WORK TASK:
Work through the entries below and show every line in which "data" is found.

SUPPLIED RECORDS:
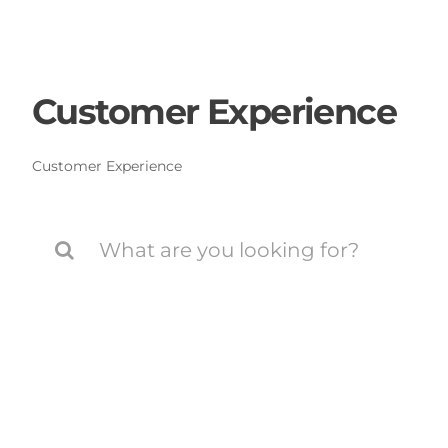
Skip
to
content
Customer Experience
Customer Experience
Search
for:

...

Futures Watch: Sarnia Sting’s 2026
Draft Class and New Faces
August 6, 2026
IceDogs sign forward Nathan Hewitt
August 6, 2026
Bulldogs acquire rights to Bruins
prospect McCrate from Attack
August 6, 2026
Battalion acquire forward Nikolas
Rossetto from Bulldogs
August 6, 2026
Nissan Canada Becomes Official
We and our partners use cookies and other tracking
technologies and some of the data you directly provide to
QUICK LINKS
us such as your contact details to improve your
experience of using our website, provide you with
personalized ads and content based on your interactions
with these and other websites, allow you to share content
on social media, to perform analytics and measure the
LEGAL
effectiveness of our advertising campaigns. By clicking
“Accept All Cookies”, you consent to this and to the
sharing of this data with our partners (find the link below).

SOLUTION FOR THIS TASK:
technologies and some of the data you directly provide to
sharing of this data with our partners (find the link below).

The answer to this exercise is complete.